WHAT YOU ARE ASKED TO DO:
Start at the line below containing "Kategorie und lassen" and stop at the line containing "Exhorto a Foica e intimación a". Repeat every line of that stretch exactly, and nothing outside it.

MATERIAL TO PROCESS:
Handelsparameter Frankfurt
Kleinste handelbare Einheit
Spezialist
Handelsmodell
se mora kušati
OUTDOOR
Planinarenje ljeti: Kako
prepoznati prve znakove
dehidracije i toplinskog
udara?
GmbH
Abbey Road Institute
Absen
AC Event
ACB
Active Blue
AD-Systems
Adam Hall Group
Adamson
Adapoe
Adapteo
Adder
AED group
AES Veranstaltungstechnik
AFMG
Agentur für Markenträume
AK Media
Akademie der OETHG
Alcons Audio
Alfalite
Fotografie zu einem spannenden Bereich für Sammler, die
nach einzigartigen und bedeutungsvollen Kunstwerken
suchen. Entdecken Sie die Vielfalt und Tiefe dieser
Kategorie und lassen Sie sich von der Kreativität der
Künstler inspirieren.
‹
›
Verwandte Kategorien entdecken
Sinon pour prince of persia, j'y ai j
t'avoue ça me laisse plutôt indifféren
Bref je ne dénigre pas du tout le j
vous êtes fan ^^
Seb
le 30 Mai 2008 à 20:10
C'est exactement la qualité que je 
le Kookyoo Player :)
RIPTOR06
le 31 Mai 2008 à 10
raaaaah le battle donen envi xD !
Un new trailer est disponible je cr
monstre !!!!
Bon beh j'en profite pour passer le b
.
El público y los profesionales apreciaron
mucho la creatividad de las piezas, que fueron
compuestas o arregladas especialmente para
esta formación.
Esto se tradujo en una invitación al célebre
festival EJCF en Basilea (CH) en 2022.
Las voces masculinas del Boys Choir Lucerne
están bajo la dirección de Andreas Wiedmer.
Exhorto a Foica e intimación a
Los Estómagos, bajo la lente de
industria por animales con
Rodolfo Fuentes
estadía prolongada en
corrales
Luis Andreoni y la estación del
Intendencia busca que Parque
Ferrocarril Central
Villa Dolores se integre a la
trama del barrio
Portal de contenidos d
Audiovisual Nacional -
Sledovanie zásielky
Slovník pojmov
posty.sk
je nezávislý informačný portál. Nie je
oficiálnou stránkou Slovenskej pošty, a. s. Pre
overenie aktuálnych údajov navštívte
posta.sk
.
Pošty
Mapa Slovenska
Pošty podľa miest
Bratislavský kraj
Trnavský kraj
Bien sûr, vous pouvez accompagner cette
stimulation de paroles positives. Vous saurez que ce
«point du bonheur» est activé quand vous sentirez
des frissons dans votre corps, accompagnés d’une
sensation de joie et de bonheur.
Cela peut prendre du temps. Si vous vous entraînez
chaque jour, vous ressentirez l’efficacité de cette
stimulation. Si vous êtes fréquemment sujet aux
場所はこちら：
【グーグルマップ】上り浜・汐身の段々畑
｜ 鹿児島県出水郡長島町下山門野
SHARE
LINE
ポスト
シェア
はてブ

RESPONSE:
Kategorie und lassen Sie sich von der Kreativität der
Künstler inspirieren.
‹
›
Verwandte Kategorien entdecken
Sinon pour prince of persia, j'y ai j
t'avoue ça me laisse plutôt indifféren
Bref je ne dénigre pas du tout le j
vous êtes fan ^^
Seb
le 30 Mai 2008 à 20:10
C'est exactement la qualité que je 
le Kookyoo Player :)
RIPTOR06
le 31 Mai 2008 à 10
raaaaah le battle donen envi xD !
Un new trailer est disponible je cr
monstre !!!!
Bon beh j'en profite pour passer le b
.
El público y los profesionales apreciaron
mucho la creatividad de las piezas, que fueron
compuestas o arregladas especialmente para
esta formación.
Esto se tradujo en una invitación al célebre
festival EJCF en Basilea (CH) en 2022.
Las voces masculinas del Boys Choir Lucerne
están bajo la dirección de Andreas Wiedmer.
Exhorto a Foica e intimación a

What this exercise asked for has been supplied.